Modelling the influence of photospheric turbulence on solar flare statistics

TL;DR

This paper models how photospheric turbulence influences solar flare statistics, explaining scale-free energy distributions and long-range correlations through flux tube interactions and turbulence effects, aligning well with satellite data.

Contribution

It introduces a model linking photospheric turbulence and flux tube interactions to solar flare statistics, providing a physical basis for observed scale-free and correlated behaviors.

Findings

Scale-free energy distribution explained by photospheric vorticity.

Long-range correlations arise from flux tube interactions.

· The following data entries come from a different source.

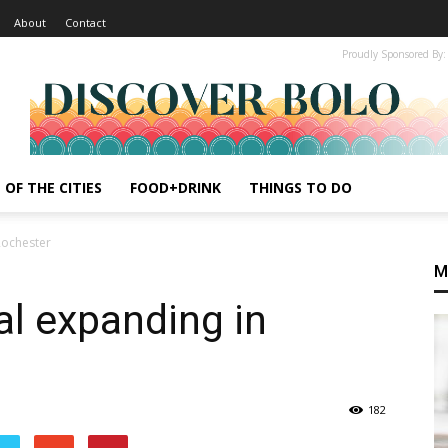
About
Contact
Proudly Sponsored By:
 OF THE CITIES
FOOD+DRINK
THINGS TO DO
Rochester
M
al expanding in
182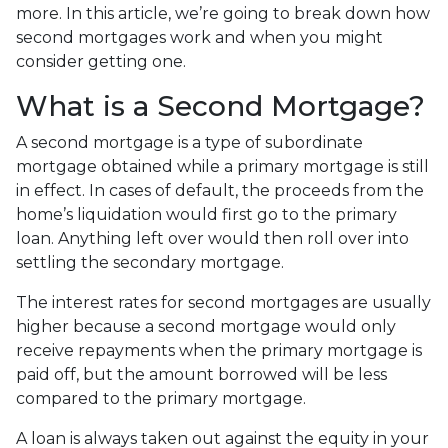
more. In this article, we’re going to break down how
second mortgages work and when you might
consider getting one.
What is a Second Mortgage?
A second mortgage is a type of subordinate
mortgage obtained while a primary mortgage is still
in effect. In cases of default, the proceeds from the
home’s liquidation would first go to the primary
loan. Anything left over would then roll over into
settling the secondary mortgage.
The interest rates for second mortgages are usually
higher because a second mortgage would only
receive repayments when the primary mortgage is
paid off, but the amount borrowed will be less
compared to the primary mortgage.
A loan is always taken out against the equity in your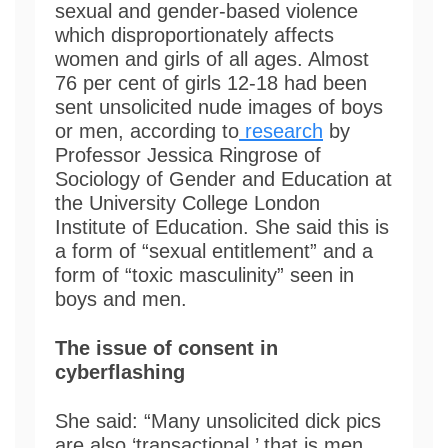
sexual and gender-based violence
which disproportionately affects
women and girls of all ages. Almost
76 per cent of girls 12-18 had been
sent unsolicited nude images of boys
or men, according to
research
by
Professor Jessica Ringrose of
Sociology of Gender and Education at
the University College London
Institute of Education. She said this is
a form of “sexual entitlement” and a
form of “toxic masculinity” seen in
boys and men.
The issue of consent in
cyberflashing
She said: “Many unsolicited dick pics
are also ‘transactional,’ that is men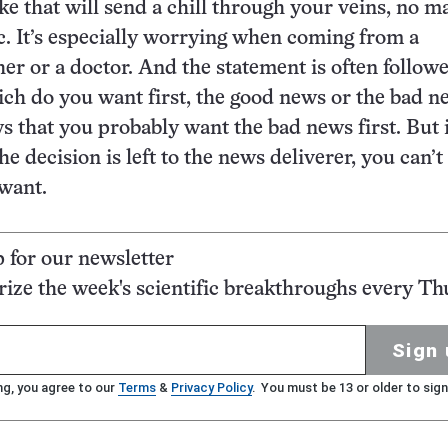
ke that will send a chill through your veins, no m
c. It’s especially worrying when coming from a
her or a doctor. And the statement is often follow
ch do you want first, the good news or the bad 
s that you probably want the bad news first. But i
 the decision is left to the news deliverer, you can’
want.
p for our newsletter
ze the week's scientific breakthroughs every Th
Sign 
ng, you agree to our
Terms
&
Privacy Policy
. You must be 13 or older to sign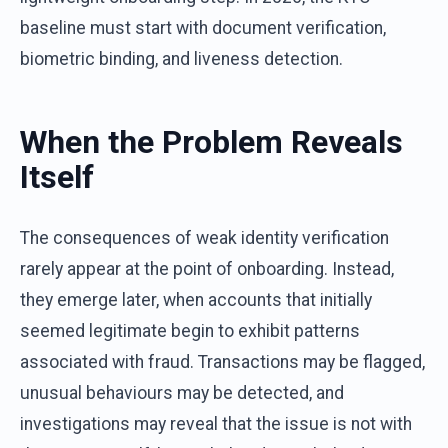
baseline must start with document verification,
biometric binding, and liveness detection.
When the Problem Reveals
Itself
The consequences of weak identity verification
rarely appear at the point of onboarding. Instead,
they emerge later, when accounts that initially
seemed legitimate begin to exhibit patterns
associated with fraud. Transactions may be flagged,
unusual behaviours may be detected, and
investigations may reveal that the issue is not with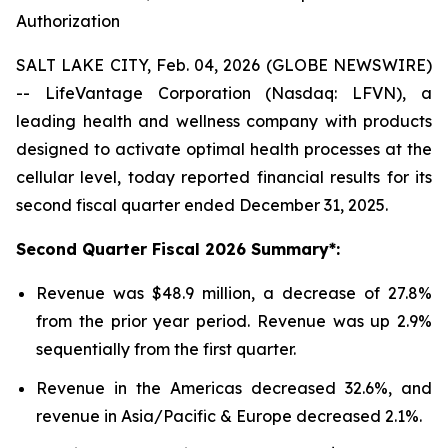
Authorization
SALT LAKE CITY, Feb. 04, 2026 (GLOBE NEWSWIRE)
-- LifeVantage Corporation (Nasdaq: LFVN), a
leading health and wellness company with products
designed to activate optimal health processes at the
cellular level, today reported financial results for its
second fiscal quarter ended December 31, 2025.
Second
Quarter Fiscal
2026
Summary*:
Revenue was $48.9 million, a decrease of 27.8%
from the prior year period. Revenue was up 2.9%
sequentially from the first quarter.
Revenue in the Americas decreased 32.6%, and
revenue in Asia/Pacific & Europe decreased 2.1%.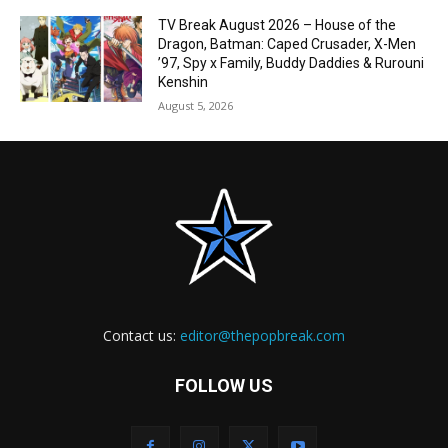
TV Break August 2026 – House of the
Dragon, Batman: Caped Crusader, X-Men
’97, Spy x Family, Buddy Daddies & Rurouni
Kenshin
August 5, 2026
Contact us:
editor@thepopbreak.com
FOLLOW US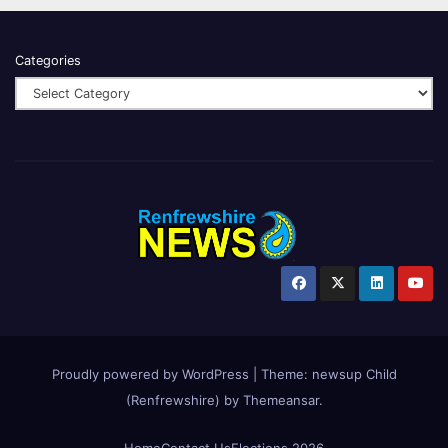
Categories
Proudly powered by WordPress
|
Theme:
newsup Child
(Renfrewshire)
by
Themeansar
.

Model shows good agreement with satellite measurements.

Abstract

Solar flares stem from the reconnection of twisted magnetic field lines in the solar photosphere. The energy and waiting time distributions of these events follow complex patterns that have been carefully considered in the past and that bear some resemblance with earthquakes and stockmarkets. Here we explore in detail the tangling motion of interacting flux tubes anchored in the plasma and the energy ejections resulting when they recombine. The mechanism for energy accumulation and release in the flow is reminiscent of self-organized criticality. From this model we suggest the origin for two important and widely studied properties of solar flare statistics, including the time-energy correlations. We first propose that the scale-free energy distribution of solar flares is largely due to the twist exerted by the vorticity of the turbulent photosphere. Second, the long-range temporal and time-energy correlations appear to arise from the tube-tube interactions. The agreement with satellite measurements is encouraging.